PADA 2009, Gert van den Berg, peneliti dari University of Wollongong, Australia, melakukan penelitian di situs Talepu, lembah sungai Wallanae, Sulawesi Selatan. Temuannya ada ribuan tulang hewan dan alat batu. Beberapa alat batu yang berusia mencapai 118 ribu hingga 200 ribu tahun lalu, dipublikasikan pada Januari 2016. Secara arkeologis, artefak batu tidak hanya dilihat sebagai benda melainkan merekam perkembangan teknologi dan perkembangan kebudayaan masyarakat pembuatnya.
Mark Moore, arkeolog eksperimental dari University of New England Armidale, Australia mengatakan, penggunaan batu dimulai di Afrika sekitar 3,2 juta tahun lalu. “Ini adalah ide manusia. Bukan muncul begitu saja,” katanya.
Pada masa awal persebaran manusia, penggunaan alat batu digunakan secara luas, dari mulai Afrika hingga Sulawesi. Temuan alat batu di situs Leang Burung 2 dan Leang Buttue Maros, berasal dari zaman es terakhir antara 28 ribu hingga 22 ribu tahun lalu dan masa Pleistosen antara 120 ribu hingga 60 ribu tahun lalu. Sementara itu, alat batu yang ditemukan di Flores berusia hingga satu juta tahun lalu.

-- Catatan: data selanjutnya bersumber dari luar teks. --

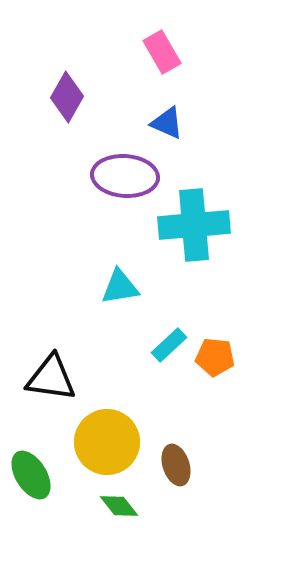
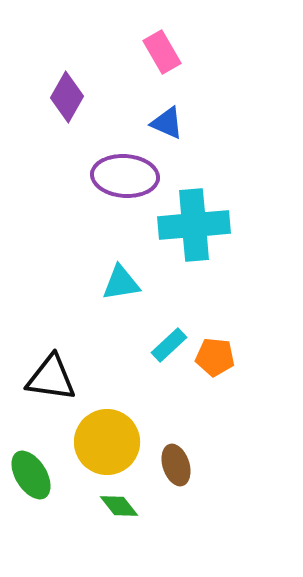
cyan triangle: moved 1 px right, 4 px up
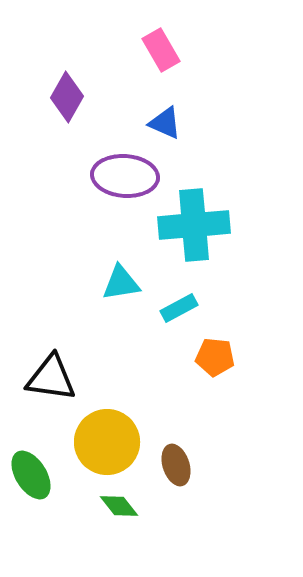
pink rectangle: moved 1 px left, 2 px up
blue triangle: moved 2 px left
cyan rectangle: moved 10 px right, 37 px up; rotated 15 degrees clockwise
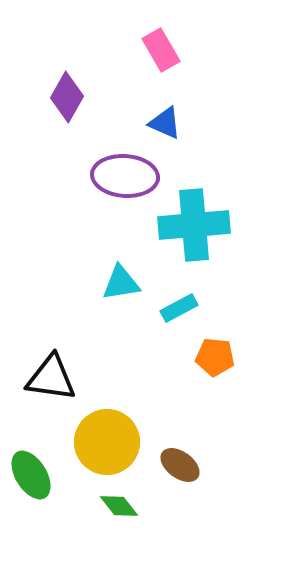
brown ellipse: moved 4 px right; rotated 36 degrees counterclockwise
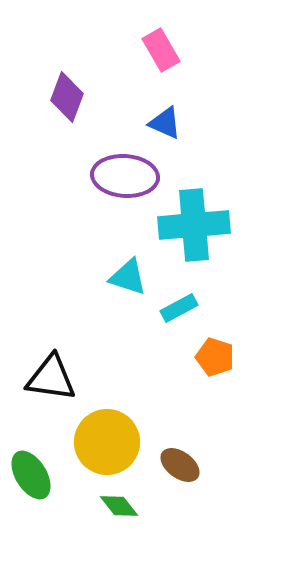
purple diamond: rotated 9 degrees counterclockwise
cyan triangle: moved 7 px right, 6 px up; rotated 27 degrees clockwise
orange pentagon: rotated 12 degrees clockwise
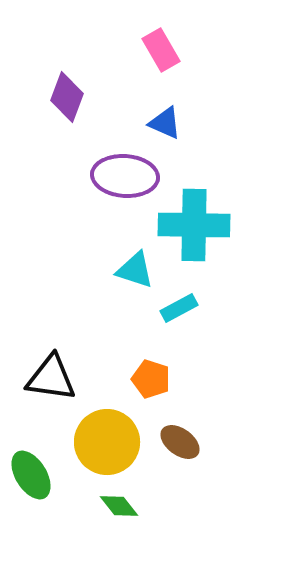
cyan cross: rotated 6 degrees clockwise
cyan triangle: moved 7 px right, 7 px up
orange pentagon: moved 64 px left, 22 px down
brown ellipse: moved 23 px up
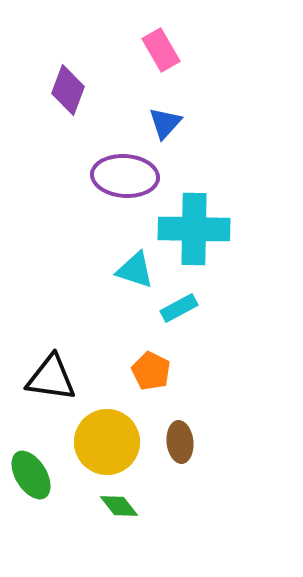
purple diamond: moved 1 px right, 7 px up
blue triangle: rotated 48 degrees clockwise
cyan cross: moved 4 px down
orange pentagon: moved 8 px up; rotated 9 degrees clockwise
brown ellipse: rotated 48 degrees clockwise
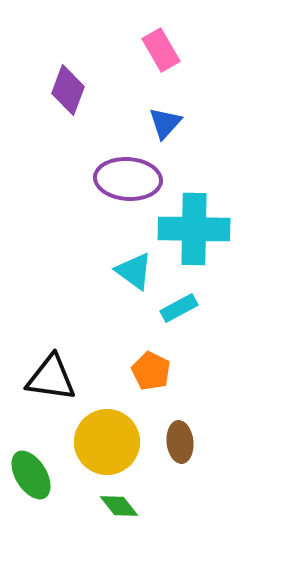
purple ellipse: moved 3 px right, 3 px down
cyan triangle: moved 1 px left, 1 px down; rotated 18 degrees clockwise
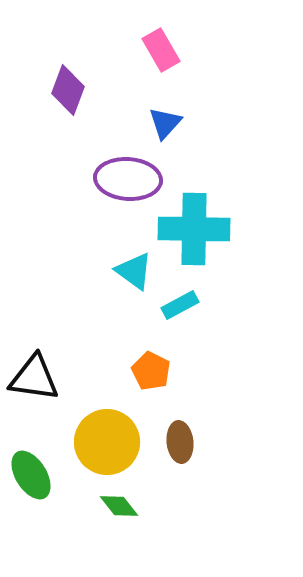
cyan rectangle: moved 1 px right, 3 px up
black triangle: moved 17 px left
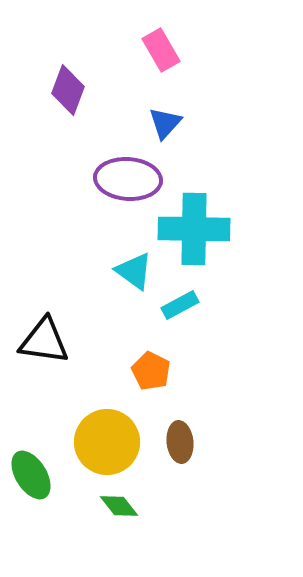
black triangle: moved 10 px right, 37 px up
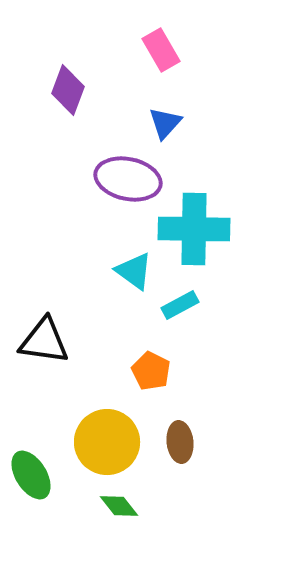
purple ellipse: rotated 8 degrees clockwise
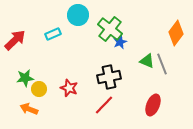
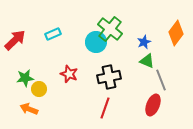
cyan circle: moved 18 px right, 27 px down
blue star: moved 24 px right
gray line: moved 1 px left, 16 px down
red star: moved 14 px up
red line: moved 1 px right, 3 px down; rotated 25 degrees counterclockwise
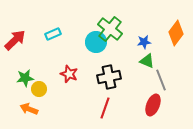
blue star: rotated 16 degrees clockwise
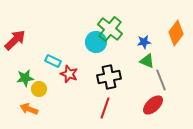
cyan rectangle: moved 27 px down; rotated 49 degrees clockwise
red ellipse: rotated 25 degrees clockwise
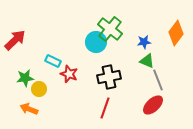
gray line: moved 3 px left
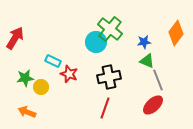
red arrow: moved 2 px up; rotated 15 degrees counterclockwise
yellow circle: moved 2 px right, 2 px up
orange arrow: moved 2 px left, 3 px down
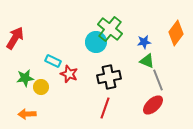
orange arrow: moved 2 px down; rotated 24 degrees counterclockwise
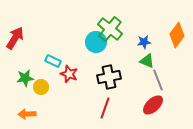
orange diamond: moved 1 px right, 2 px down
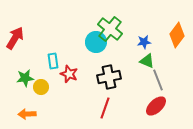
cyan rectangle: rotated 56 degrees clockwise
red ellipse: moved 3 px right, 1 px down
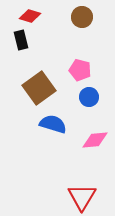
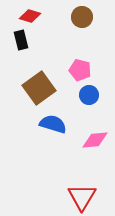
blue circle: moved 2 px up
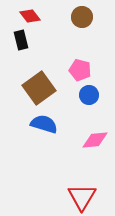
red diamond: rotated 35 degrees clockwise
blue semicircle: moved 9 px left
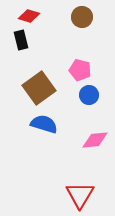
red diamond: moved 1 px left; rotated 35 degrees counterclockwise
red triangle: moved 2 px left, 2 px up
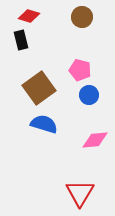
red triangle: moved 2 px up
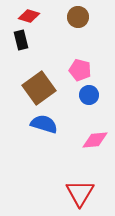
brown circle: moved 4 px left
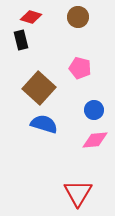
red diamond: moved 2 px right, 1 px down
pink pentagon: moved 2 px up
brown square: rotated 12 degrees counterclockwise
blue circle: moved 5 px right, 15 px down
red triangle: moved 2 px left
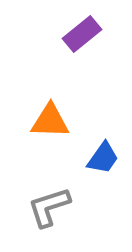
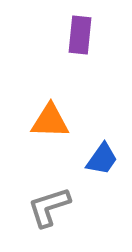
purple rectangle: moved 2 px left, 1 px down; rotated 45 degrees counterclockwise
blue trapezoid: moved 1 px left, 1 px down
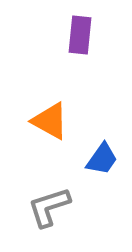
orange triangle: rotated 27 degrees clockwise
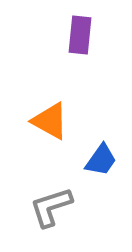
blue trapezoid: moved 1 px left, 1 px down
gray L-shape: moved 2 px right
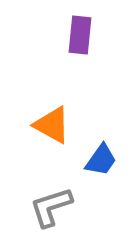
orange triangle: moved 2 px right, 4 px down
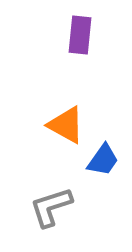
orange triangle: moved 14 px right
blue trapezoid: moved 2 px right
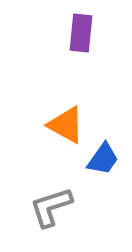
purple rectangle: moved 1 px right, 2 px up
blue trapezoid: moved 1 px up
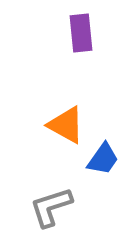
purple rectangle: rotated 12 degrees counterclockwise
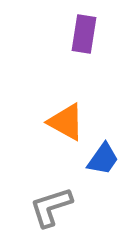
purple rectangle: moved 3 px right, 1 px down; rotated 15 degrees clockwise
orange triangle: moved 3 px up
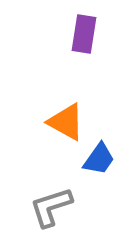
blue trapezoid: moved 4 px left
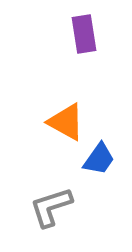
purple rectangle: rotated 18 degrees counterclockwise
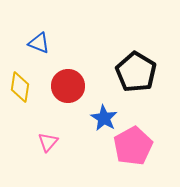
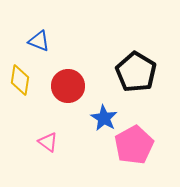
blue triangle: moved 2 px up
yellow diamond: moved 7 px up
pink triangle: rotated 35 degrees counterclockwise
pink pentagon: moved 1 px right, 1 px up
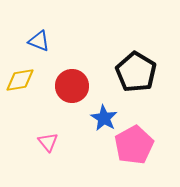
yellow diamond: rotated 72 degrees clockwise
red circle: moved 4 px right
pink triangle: rotated 15 degrees clockwise
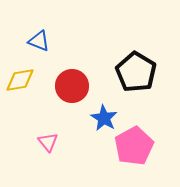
pink pentagon: moved 1 px down
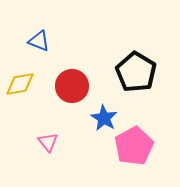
yellow diamond: moved 4 px down
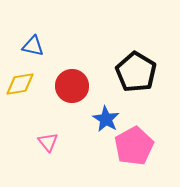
blue triangle: moved 6 px left, 5 px down; rotated 10 degrees counterclockwise
blue star: moved 2 px right, 1 px down
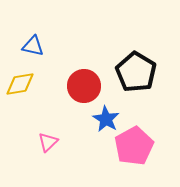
red circle: moved 12 px right
pink triangle: rotated 25 degrees clockwise
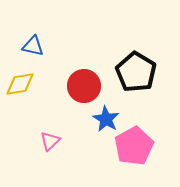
pink triangle: moved 2 px right, 1 px up
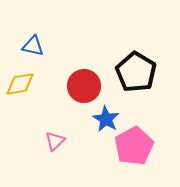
pink triangle: moved 5 px right
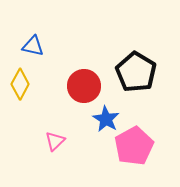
yellow diamond: rotated 52 degrees counterclockwise
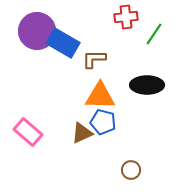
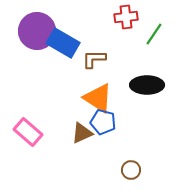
orange triangle: moved 2 px left, 2 px down; rotated 32 degrees clockwise
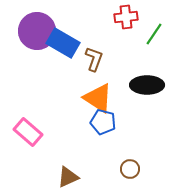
brown L-shape: rotated 110 degrees clockwise
brown triangle: moved 14 px left, 44 px down
brown circle: moved 1 px left, 1 px up
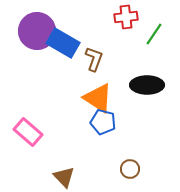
brown triangle: moved 4 px left; rotated 50 degrees counterclockwise
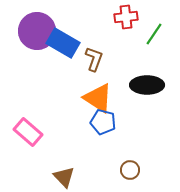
brown circle: moved 1 px down
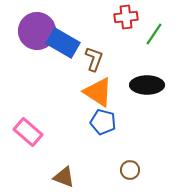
orange triangle: moved 6 px up
brown triangle: rotated 25 degrees counterclockwise
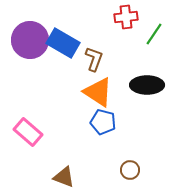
purple circle: moved 7 px left, 9 px down
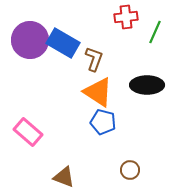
green line: moved 1 px right, 2 px up; rotated 10 degrees counterclockwise
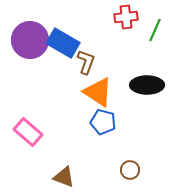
green line: moved 2 px up
brown L-shape: moved 8 px left, 3 px down
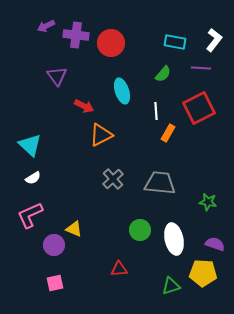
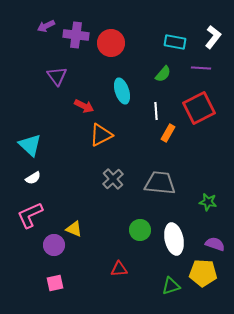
white L-shape: moved 1 px left, 3 px up
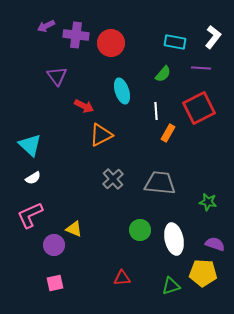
red triangle: moved 3 px right, 9 px down
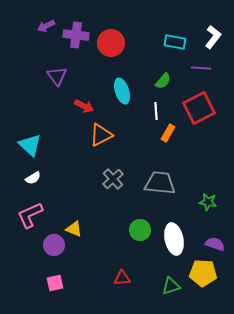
green semicircle: moved 7 px down
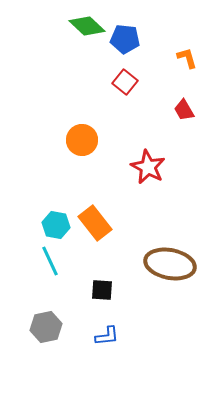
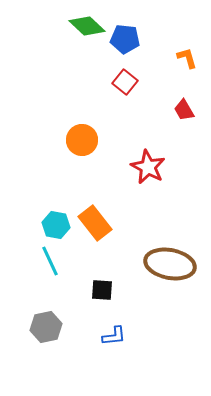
blue L-shape: moved 7 px right
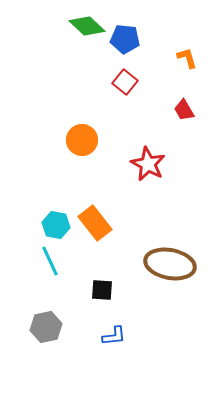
red star: moved 3 px up
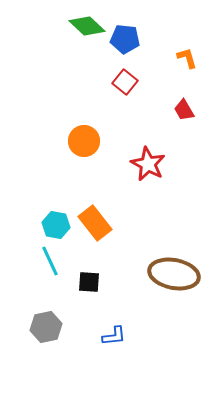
orange circle: moved 2 px right, 1 px down
brown ellipse: moved 4 px right, 10 px down
black square: moved 13 px left, 8 px up
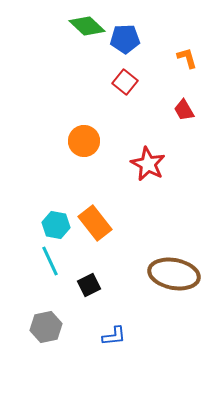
blue pentagon: rotated 8 degrees counterclockwise
black square: moved 3 px down; rotated 30 degrees counterclockwise
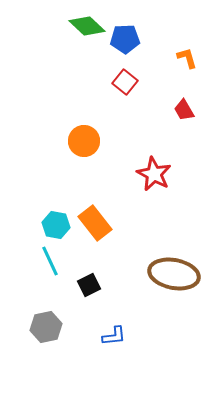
red star: moved 6 px right, 10 px down
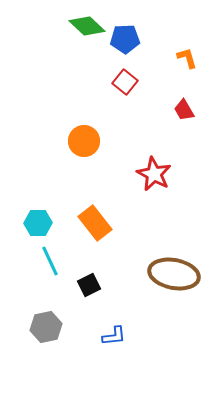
cyan hexagon: moved 18 px left, 2 px up; rotated 12 degrees counterclockwise
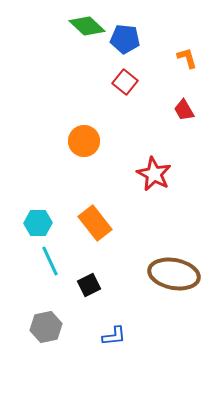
blue pentagon: rotated 8 degrees clockwise
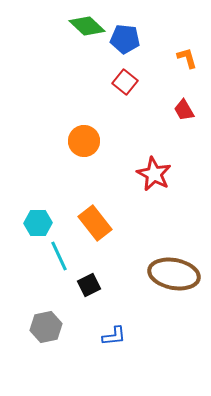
cyan line: moved 9 px right, 5 px up
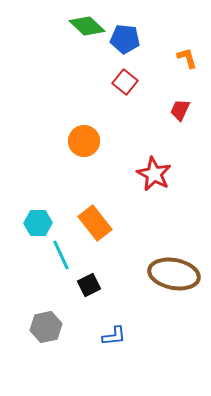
red trapezoid: moved 4 px left; rotated 55 degrees clockwise
cyan line: moved 2 px right, 1 px up
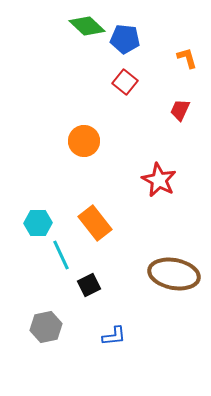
red star: moved 5 px right, 6 px down
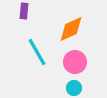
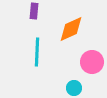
purple rectangle: moved 10 px right
cyan line: rotated 32 degrees clockwise
pink circle: moved 17 px right
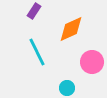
purple rectangle: rotated 28 degrees clockwise
cyan line: rotated 28 degrees counterclockwise
cyan circle: moved 7 px left
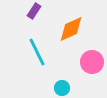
cyan circle: moved 5 px left
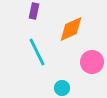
purple rectangle: rotated 21 degrees counterclockwise
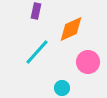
purple rectangle: moved 2 px right
cyan line: rotated 68 degrees clockwise
pink circle: moved 4 px left
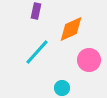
pink circle: moved 1 px right, 2 px up
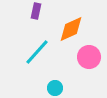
pink circle: moved 3 px up
cyan circle: moved 7 px left
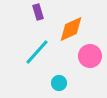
purple rectangle: moved 2 px right, 1 px down; rotated 28 degrees counterclockwise
pink circle: moved 1 px right, 1 px up
cyan circle: moved 4 px right, 5 px up
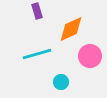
purple rectangle: moved 1 px left, 1 px up
cyan line: moved 2 px down; rotated 32 degrees clockwise
cyan circle: moved 2 px right, 1 px up
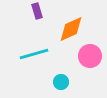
cyan line: moved 3 px left
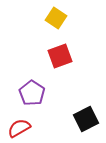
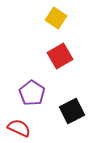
red square: rotated 10 degrees counterclockwise
black square: moved 14 px left, 8 px up
red semicircle: rotated 55 degrees clockwise
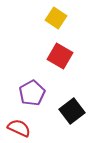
red square: rotated 30 degrees counterclockwise
purple pentagon: rotated 10 degrees clockwise
black square: rotated 10 degrees counterclockwise
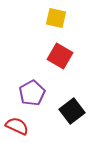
yellow square: rotated 20 degrees counterclockwise
red semicircle: moved 2 px left, 2 px up
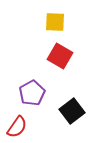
yellow square: moved 1 px left, 4 px down; rotated 10 degrees counterclockwise
red semicircle: moved 1 px down; rotated 100 degrees clockwise
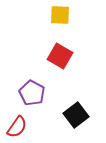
yellow square: moved 5 px right, 7 px up
purple pentagon: rotated 15 degrees counterclockwise
black square: moved 4 px right, 4 px down
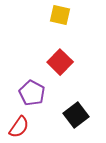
yellow square: rotated 10 degrees clockwise
red square: moved 6 px down; rotated 15 degrees clockwise
red semicircle: moved 2 px right
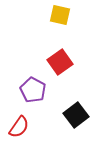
red square: rotated 10 degrees clockwise
purple pentagon: moved 1 px right, 3 px up
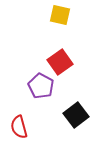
purple pentagon: moved 8 px right, 4 px up
red semicircle: rotated 130 degrees clockwise
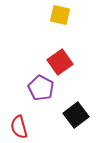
purple pentagon: moved 2 px down
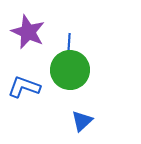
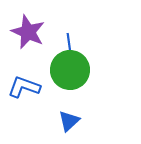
blue line: rotated 12 degrees counterclockwise
blue triangle: moved 13 px left
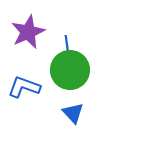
purple star: rotated 24 degrees clockwise
blue line: moved 2 px left, 2 px down
blue triangle: moved 4 px right, 8 px up; rotated 30 degrees counterclockwise
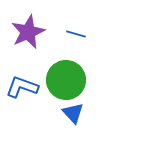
blue line: moved 9 px right, 11 px up; rotated 66 degrees counterclockwise
green circle: moved 4 px left, 10 px down
blue L-shape: moved 2 px left
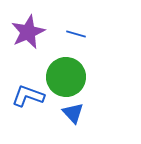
green circle: moved 3 px up
blue L-shape: moved 6 px right, 9 px down
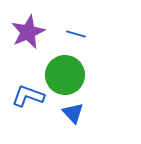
green circle: moved 1 px left, 2 px up
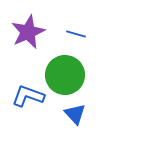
blue triangle: moved 2 px right, 1 px down
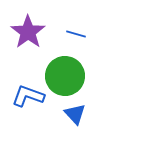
purple star: rotated 12 degrees counterclockwise
green circle: moved 1 px down
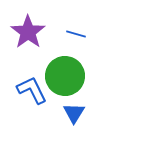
blue L-shape: moved 4 px right, 6 px up; rotated 44 degrees clockwise
blue triangle: moved 1 px left, 1 px up; rotated 15 degrees clockwise
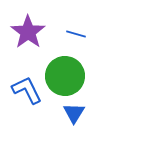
blue L-shape: moved 5 px left
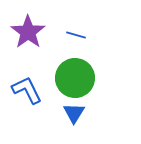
blue line: moved 1 px down
green circle: moved 10 px right, 2 px down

Alat-alat batu dapat digenggam, memiliki lancipan dan di bagian tertentu terdapat sisi yang tajam –semacam mata pisau– untuk mengiris, menguliti atau merobek. Manusia pendukung kebudayaan itu diperkirakan membuat alat batu dengan cara menghantamkannya ke batu lain. Penanda lain yang digunakan para arkeolog adalah menemukan sisi lengkungan dengan istilah dataran pukul.
Moore yang sejak 30 tahun terakhir bereksperimen membuat alat batu, mengatakan, bahwa perkembangan otak manusia terlihat dengan menelisik alat batunya. “Alat-alat batu ini berevolusi dari masa ke masa. Mulai alat batu yang kasar, hingga menjadi halus (yang telah diupam),” katanya.
Di Maros terkenal Maros point (lancipan Maros), sebuah mata panah dari batu berukuran sekitar satu sentimeter. Pada setiap sisinya memiliki gerigi. Mata panah ini ditempelkan (diikat) pada ujung kayu dan digunakan untuk berburu.
Sementara alat batu yang lebih tua, tertanam di dasar tanah. Pada lapisan tua, tinggalan alat batunya tidak begitu beraturan, sedangkan pada lapisan yang lebih muda semakin berbentuk. Moore bilang, manusia pendukung kebudayaan alat batu ini menggunakannya untuk membunuh binatang dan mengulutinya.
Mungkin saja, alat batu yang lebih besar digunakan untuk menimpuk. Serpihan dari batu yang dibuat dengan sengaja untuk menguliti hewan buruan. Moore menguji analisis itu, menggunakan alat serpih batu menguliti seekor rusa muda. Hasilnya, dia membutuhkan sekitar satu jam, dengan empat alat serpih. “Cukup cepat,” katanya.
Bagi Moore, alat batu yang digunakan masyarakat prasejarah adalah teknologi pertama yang diciptakan manusia melalui pemikiran. “Saya yakin, ini adalah teknologi pertama dari manusia. Alat batu. Kalau menggunakan kayu, saya tak bisa menyebutkannya karena tidak menemukan bukti dan tinggalan,” katanya.
Akhirnya, seiring perkembangan evolusi manusia dan kebudayaan, perlahan-lahan alat batu mulai ditinggalkan secara massal. Namun, di beberapa tempat seperti Australia, penggunaan alat batu untuk melakukan aktivitas sehari-hari oleh masyarakat Aborigin digunakan hingga tahun 1960. Di Turki hingga tahun 1970-an. Dan di Papua untuk beberapa wilayah digunakan hingga sekarang.
Apakah masyarakat yang menggunakan alat batu adalah masyarakat primitif? Moore menolaknya dengan tegas. “Tidak. Ini adalah hasil cipta manusia. Dibutuhkan keahlian dan keuletan untuk menjadikan sebuah batu layak digunakan,” katanya.
“Anda bayangkan. Ketika orang menemukan besi dan membuat pisau. Untuk menggunakannya harus mengeluarkan biaya (uang). Alat batu, tidak,” kata Iwan Sumantri, arkeolog-cum-antropolog Universitas Hasanuddin, Makassar. “Saya kira alat batu, menunjukkan pada kita. Bila masyarakat pendukungnya lebih memiliki kemandirian.”